Welfare

La doppia discriminazione

È quella che subiscono le donne con disabilità. Una discriminazione particolarmente difficile da contrastare, perché non dipende solo da pregiudizi ma spesso anche dall’inadeguatezza dei servizi e delle strutture. Un convegno alla Camera lancia il tema

di Redazione

«Le donne con disabilità sono trattate come fossero neutre. È come se la disabilità sovrastasse e coprisse tutte le altre caratteristiche della persona. Gli stessi movimenti femminili e femministi per anni raramente hanno incrociato la variabile del genere con quella della disabilità. Se le donne sono accusate di essere facili, le donne disabili invece sono considerate non donne». Così Lisa Noja, deputata Pd, spiega la ragione del convegno organizzato per domani alla Camera e dal titolo esplicito, “Donne con disabilità, la doppia discriminazione”. Una discriminazione multipla, perché ha a che vedere sia con l’essere donne, sia con la condizione di disabilità, e una discriminazione particolarmente difficile da contrastare, perché non dipende solo da pregiudizi e stereotipi ma spesso anche dall’inadeguatezza dei servizi e delle strutture, troppe volte inaccessibili o abituati ad affrontare i due fattori di discriminazione come compartimenti stagni, mentre la vita e l’identità delle persone sono complesse e vanno considerate nella loro unitarietà.

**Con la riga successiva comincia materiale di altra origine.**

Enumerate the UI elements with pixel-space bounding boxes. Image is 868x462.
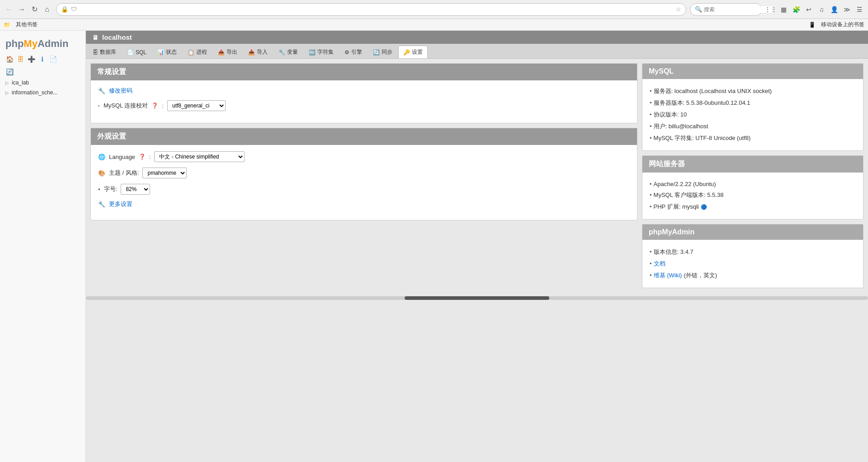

È drammatico ad esempio il dato reso noto dall’Istat rispetto alla percentuale di donne disabili che hanno subito violenze fisiche o sessuali: sono il 36,6% contro un dato del 30,4% delle donne senza limitazioni fisiche. «È una situazione che si gioca sul fatto che la donna con disabilità fatica a immaginarsi come attraente e desiderabile», spiega Lisa Noja. «E su questo fa leva chi esercita violenza. se la femminilità delle donne con disabilità è un tabù, come possono ritenere di essere credute se raccontano uno stupro?».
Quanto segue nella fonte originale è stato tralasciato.